Und die Figur Hakim?
Mir war wichtig, dass das eine Person ist wie du und ich. Jemand, der nicht besonders auffällig ist, weder in seinem Verhalten noch in seinem Aussehen. Nicht besonders schön, trotzdem cool, aber eben auch nicht besonders. Ein ganz normaler Typ, der sich nicht in den Vordergrund drängt. Er soll nicht der Blickfang sein, sondern eher der Gesprächspartner oder die Gesprächspartnerin. Ich möchte mich mit der generierten Person auch selbst etwas ausdrücken. Der Name Hakim bedeutet auf Arabisch „der Gelehrte“, oder „der Weise“. Und der Name trägt „KI“ mit im Namen.

Wie kommst du auf die Geschichten? Die sind ja zum Teil sehr bildungsbürgerlich. Da gibt es Menschen, die das gar nicht verstehen, weil sie nicht so gut Deutsch können, oder? Auf der anderen Seite sind sie sehr tiefgründig und lustig.

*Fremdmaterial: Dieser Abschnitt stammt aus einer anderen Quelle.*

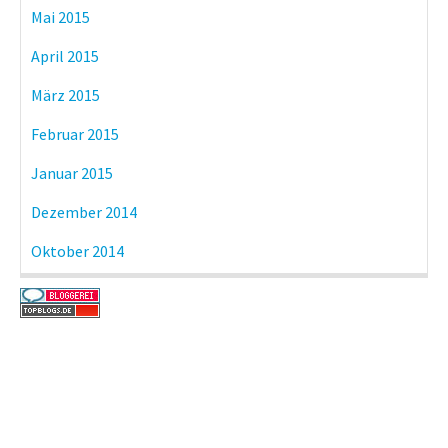
Mai 2015
April 2015
März 2015
Februar 2015
Januar 2015
Dezember 2014
Oktober 2014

Das dachte ich anfangs auch, dass das gar nicht alle erreicht. Diese Leute schreiben mir dann aber, dass sie den Inhalt trotzdem verstehen. Es ist mir besonders wichtig, dass sich keiner übergangen fühlt. Und dass ich keinen moralischen Zeigefinger hebe. Es gibt einfach drei Fragen, drei Antworten – fertig. Alles andere spielt sich im Kopf der Zuschauenden ab.
Hast du weitere Erkenntnisse gesammelt?
Durch das Projekt ist mir aufgefallen, wie viele Vorurteile es wirklich gibt. Das sind kleine Details in Gesprächen, die man mithört. Da ich ja selbst Migrationshintergrund habe, kenne ich beide Seiten. Deutsche, die Vorurteile gegenüber Deutschen mit Migrationshintergrund haben. Andererseits Menschen in Brennpunkten mit Migrationshintergrund, die total über Deutsche ablästern. Das war für mich auch ein großes Thema in meiner Jugendzeit. Du bist in deiner Findungsphase und musst dich immer auch mit diesem Thema auseinandersetzen. Sätze wie „Du kannst aber gut Deutsch.“ sind dann traurigerweise auch noch nett gemeint. Junge Leute, die ständig auf ihren Migrationshintergrund reduziert werden, fühlen sich dann weniger zugehörig. Worte sind einfach sehr wichtig und das Wichtigste auf meinem Kanal. Mit meinem Projekt möchte ich Brücken schlagen, gerade auf Social Media, wo es viel Hetze gibt.